The Yasa Golden Bosphorous is currently in the Atlantic Ocean and signaling that its next destination is Houston, according to vessel tracking data compiled by Bloomberg. It was unclear whether the ship was going to complete that voyage.
Treasury released its new guidance and announced the sanctions just as G-7 finance ministers were meeting in Marrakech, Morocco, on the sidelines of the annual meetings of the International Monetary Fund and World Bank.
A U.S. official indicated there were currently no plans to lower the oil price cap, as some European nations have suggested. The official also acknowledged that the size of the Russian fleet has grown, though the exact size could not be determined.
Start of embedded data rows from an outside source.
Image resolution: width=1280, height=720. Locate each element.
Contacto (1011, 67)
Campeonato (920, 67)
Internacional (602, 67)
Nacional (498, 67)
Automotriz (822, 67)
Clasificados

Treasury Secretary Janet Yellen last month said the effectiveness of the oil price cap in reducing Russian revenue had waned over time as Moscow had found ways to evade its reach and break its rules.
A key metric of the cap’s impact is the discount of Russia’s Urals grade crude oil to Brent, a global benchmark. For many months that discount exceeded $30 but has recently fallen to about $10.
French Finance Minister Bruno Le Maire told reporters on Thursday that “loopholes” had emerged in the cap that the Group of Seven nations needed to address.